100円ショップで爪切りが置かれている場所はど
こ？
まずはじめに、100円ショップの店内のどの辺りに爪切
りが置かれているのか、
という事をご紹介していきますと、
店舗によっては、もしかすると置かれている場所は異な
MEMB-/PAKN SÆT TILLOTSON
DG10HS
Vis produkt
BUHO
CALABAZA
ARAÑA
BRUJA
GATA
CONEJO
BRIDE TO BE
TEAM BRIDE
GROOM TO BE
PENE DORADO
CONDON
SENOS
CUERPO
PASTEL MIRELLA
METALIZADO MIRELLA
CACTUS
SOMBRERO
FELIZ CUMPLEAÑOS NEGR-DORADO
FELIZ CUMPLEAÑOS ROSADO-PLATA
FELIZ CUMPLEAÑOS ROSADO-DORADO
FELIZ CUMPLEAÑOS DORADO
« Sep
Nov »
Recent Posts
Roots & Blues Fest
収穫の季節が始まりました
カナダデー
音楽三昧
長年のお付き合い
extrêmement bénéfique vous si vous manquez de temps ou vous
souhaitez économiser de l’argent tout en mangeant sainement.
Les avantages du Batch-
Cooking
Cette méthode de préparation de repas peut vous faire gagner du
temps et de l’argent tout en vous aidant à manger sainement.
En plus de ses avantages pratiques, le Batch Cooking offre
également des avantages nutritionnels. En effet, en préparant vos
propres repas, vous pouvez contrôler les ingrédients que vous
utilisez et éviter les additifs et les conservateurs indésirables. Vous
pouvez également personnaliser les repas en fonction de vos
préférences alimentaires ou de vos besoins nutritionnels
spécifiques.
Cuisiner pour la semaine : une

-=-=-

* **What needs to be done**
Copy every line of the records, leaving nothing out.

* **Output for this task**
100円ショップで爪切りが置かれている場所はど
こ？
まずはじめに、100円ショップの店内のどの辺りに爪切
りが置かれているのか、
という事をご紹介していきますと、
店舗によっては、もしかすると置かれている場所は異な
MEMB-/PAKN SÆT TILLOTSON
DG10HS
Vis produkt
BUHO
CALABAZA
ARAÑA
BRUJA
GATA
CONEJO
BRIDE TO BE
TEAM BRIDE
GROOM TO BE
PENE DORADO
CONDON
SENOS
CUERPO
PASTEL MIRELLA
METALIZADO MIRELLA
CACTUS
SOMBRERO
FELIZ CUMPLEAÑOS NEGR-DORADO
FELIZ CUMPLEAÑOS ROSADO-PLATA
FELIZ CUMPLEAÑOS ROSADO-DORADO
FELIZ CUMPLEAÑOS DORADO
« Sep
Nov »
Recent Posts
Roots & Blues Fest
収穫の季節が始まりました
カナダデー
音楽三昧
長年のお付き合い
extrêmement bénéfique vous si vous manquez de temps ou vous
souhaitez économiser de l’argent tout en mangeant sainement.
Les avantages du Batch-
Cooking
Cette méthode de préparation de repas peut vous faire gagner du
temps et de l’argent tout en vous aidant à manger sainement.
En plus de ses avantages pratiques, le Batch Cooking offre
également des avantages nutritionnels. En effet, en préparant vos
propres repas, vous pouvez contrôler les ingrédients que vous
utilisez et éviter les additifs et les conservateurs indésirables. Vous
pouvez également personnaliser les repas en fonction de vos
préférences alimentaires ou de vos besoins nutritionnels
spécifiques.
Cuisiner pour la semaine : une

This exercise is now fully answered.